[MATERIALS PROVIDED Boundary: Start]
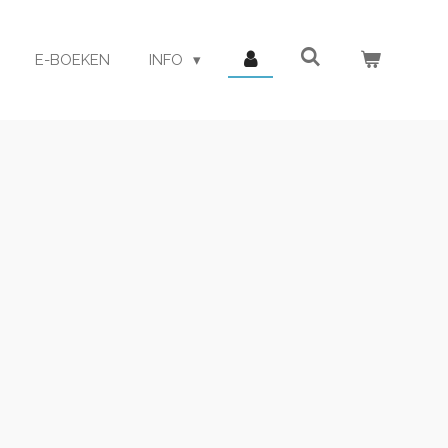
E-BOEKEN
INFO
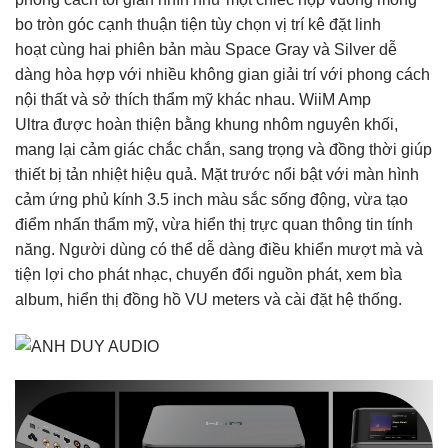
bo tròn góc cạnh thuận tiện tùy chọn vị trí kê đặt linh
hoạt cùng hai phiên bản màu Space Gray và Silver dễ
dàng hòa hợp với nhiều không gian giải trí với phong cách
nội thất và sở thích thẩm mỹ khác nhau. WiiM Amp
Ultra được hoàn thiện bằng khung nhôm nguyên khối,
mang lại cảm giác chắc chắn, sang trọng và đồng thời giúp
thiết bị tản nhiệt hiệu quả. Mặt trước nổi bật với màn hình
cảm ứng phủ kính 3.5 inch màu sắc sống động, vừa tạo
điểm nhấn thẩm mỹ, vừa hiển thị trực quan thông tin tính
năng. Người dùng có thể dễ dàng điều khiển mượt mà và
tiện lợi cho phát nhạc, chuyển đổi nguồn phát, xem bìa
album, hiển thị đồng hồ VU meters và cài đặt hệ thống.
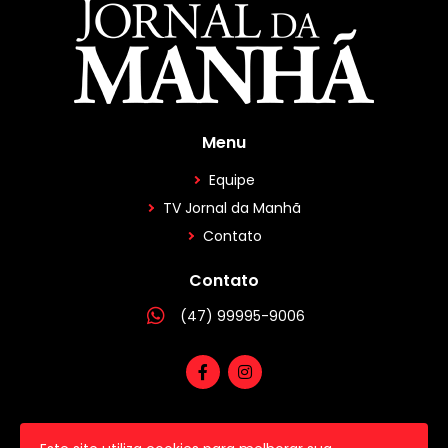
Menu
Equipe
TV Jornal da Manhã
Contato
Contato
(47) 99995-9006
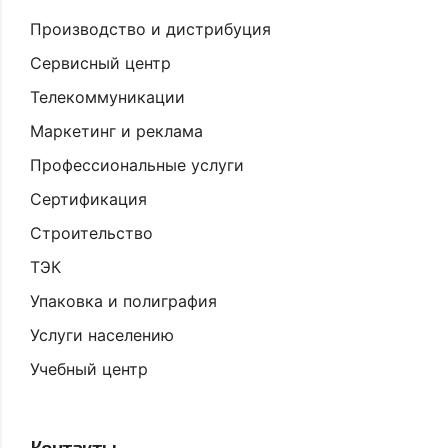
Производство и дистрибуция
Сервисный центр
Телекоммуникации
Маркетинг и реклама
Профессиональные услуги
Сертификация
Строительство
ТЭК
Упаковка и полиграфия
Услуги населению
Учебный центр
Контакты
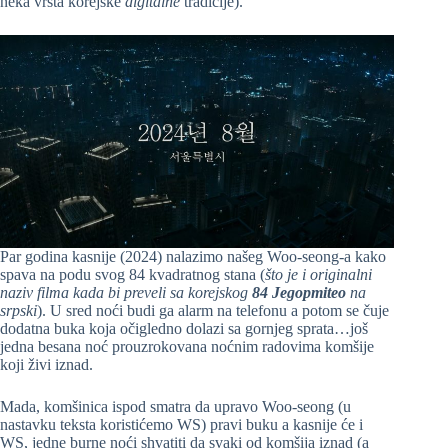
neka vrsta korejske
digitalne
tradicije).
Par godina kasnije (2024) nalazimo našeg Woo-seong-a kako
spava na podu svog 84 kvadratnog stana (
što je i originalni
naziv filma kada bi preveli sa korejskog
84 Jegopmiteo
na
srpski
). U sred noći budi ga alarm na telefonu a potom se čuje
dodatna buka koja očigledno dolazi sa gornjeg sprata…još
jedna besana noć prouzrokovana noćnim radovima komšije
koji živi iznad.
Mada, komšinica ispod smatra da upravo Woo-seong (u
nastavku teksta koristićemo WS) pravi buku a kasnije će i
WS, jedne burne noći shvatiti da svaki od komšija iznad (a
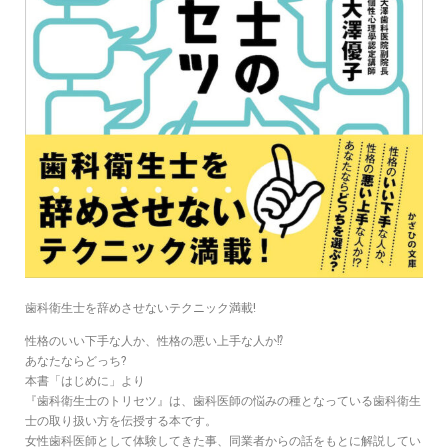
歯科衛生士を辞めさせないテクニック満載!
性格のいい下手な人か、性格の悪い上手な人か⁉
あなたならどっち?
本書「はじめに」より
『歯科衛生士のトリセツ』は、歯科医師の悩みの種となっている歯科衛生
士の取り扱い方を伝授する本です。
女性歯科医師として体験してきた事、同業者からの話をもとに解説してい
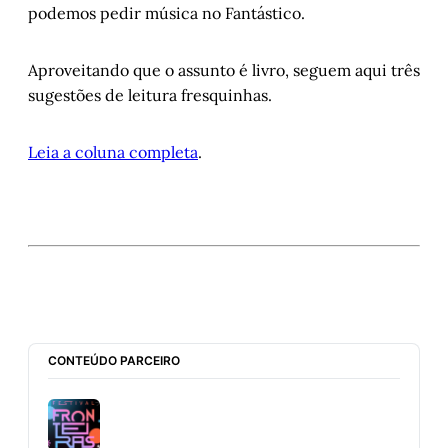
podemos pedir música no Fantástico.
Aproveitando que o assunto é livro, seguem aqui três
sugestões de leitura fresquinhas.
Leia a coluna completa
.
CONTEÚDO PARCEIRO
[MATERIALS PROVIDED Boundary: End]
Go line by line through the records above and copy each one containing "dàng".

**TASK OUTPUT:**
dàng hòa hợp với nhiều không gian giải trí với phong cách
năng. Người dùng có thể dễ dàng điều khiển mượt mà và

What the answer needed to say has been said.